-------- AVAILABLE DATA
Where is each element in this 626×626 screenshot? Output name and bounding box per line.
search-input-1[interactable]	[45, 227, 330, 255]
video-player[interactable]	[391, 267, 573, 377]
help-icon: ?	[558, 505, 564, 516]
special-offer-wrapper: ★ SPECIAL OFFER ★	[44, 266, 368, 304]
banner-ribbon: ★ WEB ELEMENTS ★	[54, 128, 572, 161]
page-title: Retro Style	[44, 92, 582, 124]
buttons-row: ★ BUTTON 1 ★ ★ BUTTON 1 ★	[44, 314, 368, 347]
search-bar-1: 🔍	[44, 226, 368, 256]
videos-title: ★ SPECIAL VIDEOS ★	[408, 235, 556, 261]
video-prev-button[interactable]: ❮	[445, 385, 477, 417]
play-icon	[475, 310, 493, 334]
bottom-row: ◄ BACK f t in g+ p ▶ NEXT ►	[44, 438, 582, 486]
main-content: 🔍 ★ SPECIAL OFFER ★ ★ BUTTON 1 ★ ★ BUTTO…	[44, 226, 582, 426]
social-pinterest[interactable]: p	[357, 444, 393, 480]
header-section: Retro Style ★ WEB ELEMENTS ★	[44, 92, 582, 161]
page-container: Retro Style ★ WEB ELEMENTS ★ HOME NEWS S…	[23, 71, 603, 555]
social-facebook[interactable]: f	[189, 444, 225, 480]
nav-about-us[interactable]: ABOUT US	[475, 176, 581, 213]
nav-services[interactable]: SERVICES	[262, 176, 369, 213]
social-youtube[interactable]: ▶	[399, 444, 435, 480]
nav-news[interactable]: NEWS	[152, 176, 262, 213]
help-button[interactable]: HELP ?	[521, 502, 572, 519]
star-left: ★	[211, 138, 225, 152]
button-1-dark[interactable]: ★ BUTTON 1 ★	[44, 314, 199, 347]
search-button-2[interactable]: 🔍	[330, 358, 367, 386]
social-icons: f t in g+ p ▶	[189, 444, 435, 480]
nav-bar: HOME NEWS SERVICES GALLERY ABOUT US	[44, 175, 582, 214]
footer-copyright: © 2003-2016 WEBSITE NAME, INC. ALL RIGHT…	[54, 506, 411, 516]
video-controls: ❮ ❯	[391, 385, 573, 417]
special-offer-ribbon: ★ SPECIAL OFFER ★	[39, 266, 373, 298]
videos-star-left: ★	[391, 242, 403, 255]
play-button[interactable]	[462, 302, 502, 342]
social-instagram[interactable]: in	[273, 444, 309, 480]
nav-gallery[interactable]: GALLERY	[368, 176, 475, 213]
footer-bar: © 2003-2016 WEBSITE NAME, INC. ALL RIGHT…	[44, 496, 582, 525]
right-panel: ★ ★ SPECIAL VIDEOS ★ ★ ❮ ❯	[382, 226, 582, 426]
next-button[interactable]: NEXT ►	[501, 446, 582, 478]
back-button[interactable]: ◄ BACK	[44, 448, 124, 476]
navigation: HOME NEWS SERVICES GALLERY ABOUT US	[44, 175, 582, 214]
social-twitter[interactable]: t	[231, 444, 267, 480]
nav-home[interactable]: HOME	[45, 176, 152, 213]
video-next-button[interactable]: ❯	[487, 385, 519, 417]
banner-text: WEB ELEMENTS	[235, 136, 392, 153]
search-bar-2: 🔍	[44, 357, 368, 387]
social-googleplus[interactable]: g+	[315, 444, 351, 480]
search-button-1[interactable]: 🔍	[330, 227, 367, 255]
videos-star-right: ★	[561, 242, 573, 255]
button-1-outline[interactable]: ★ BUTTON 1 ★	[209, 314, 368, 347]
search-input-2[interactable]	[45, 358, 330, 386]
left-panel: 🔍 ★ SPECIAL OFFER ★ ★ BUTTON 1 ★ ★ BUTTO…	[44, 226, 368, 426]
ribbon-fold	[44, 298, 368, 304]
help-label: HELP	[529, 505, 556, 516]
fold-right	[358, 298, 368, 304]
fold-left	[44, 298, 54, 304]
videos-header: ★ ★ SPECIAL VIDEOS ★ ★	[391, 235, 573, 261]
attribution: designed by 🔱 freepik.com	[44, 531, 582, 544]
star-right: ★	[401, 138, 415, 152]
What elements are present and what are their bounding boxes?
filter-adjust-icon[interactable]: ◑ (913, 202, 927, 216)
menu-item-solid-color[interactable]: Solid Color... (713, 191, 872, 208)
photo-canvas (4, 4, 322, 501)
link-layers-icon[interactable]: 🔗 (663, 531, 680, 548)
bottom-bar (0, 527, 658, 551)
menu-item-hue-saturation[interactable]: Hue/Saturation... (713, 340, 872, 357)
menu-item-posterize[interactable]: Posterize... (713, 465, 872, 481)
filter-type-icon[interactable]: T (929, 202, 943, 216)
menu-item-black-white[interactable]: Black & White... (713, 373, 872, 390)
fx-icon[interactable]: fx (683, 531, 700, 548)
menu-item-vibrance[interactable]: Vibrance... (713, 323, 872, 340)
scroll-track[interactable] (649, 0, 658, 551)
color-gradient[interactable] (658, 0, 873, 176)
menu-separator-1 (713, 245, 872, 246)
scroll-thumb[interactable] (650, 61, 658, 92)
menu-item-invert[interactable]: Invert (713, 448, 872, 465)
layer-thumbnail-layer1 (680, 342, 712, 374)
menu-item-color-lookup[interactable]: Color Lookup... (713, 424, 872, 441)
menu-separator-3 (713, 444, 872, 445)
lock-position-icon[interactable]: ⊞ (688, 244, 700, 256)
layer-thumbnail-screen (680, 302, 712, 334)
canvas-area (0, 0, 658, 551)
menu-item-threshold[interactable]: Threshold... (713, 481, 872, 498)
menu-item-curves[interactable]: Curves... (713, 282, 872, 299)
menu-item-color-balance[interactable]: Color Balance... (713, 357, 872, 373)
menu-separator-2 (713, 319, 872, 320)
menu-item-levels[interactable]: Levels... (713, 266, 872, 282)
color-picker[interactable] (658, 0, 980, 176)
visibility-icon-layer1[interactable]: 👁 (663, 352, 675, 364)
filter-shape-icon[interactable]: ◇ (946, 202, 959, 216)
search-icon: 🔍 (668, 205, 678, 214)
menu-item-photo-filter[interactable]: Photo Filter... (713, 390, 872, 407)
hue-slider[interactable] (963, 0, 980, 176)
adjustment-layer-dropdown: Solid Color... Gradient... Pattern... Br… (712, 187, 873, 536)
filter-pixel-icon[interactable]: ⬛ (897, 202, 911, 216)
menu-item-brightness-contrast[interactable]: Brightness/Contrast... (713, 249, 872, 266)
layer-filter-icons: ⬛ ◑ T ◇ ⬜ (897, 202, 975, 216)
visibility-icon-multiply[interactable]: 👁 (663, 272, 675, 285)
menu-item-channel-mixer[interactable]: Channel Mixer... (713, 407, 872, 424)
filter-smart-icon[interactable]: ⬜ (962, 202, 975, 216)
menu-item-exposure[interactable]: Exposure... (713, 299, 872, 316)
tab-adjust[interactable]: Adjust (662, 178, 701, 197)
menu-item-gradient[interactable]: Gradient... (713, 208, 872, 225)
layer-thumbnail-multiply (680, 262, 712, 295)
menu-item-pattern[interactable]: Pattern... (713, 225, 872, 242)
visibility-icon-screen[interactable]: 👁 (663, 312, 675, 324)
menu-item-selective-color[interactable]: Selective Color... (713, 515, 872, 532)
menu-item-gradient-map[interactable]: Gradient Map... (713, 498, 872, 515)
----------------
[ABOUT THIS EXERCISE]:
Find the lines above with the word "ribbon". Copy them out.

[RESPONSE]:
banner-ribbon: ★ WEB ELEMENTS ★	[54, 128, 572, 161]
special-offer-ribbon: ★ SPECIAL OFFER ★	[39, 266, 373, 298]
ribbon-fold	[44, 298, 368, 304]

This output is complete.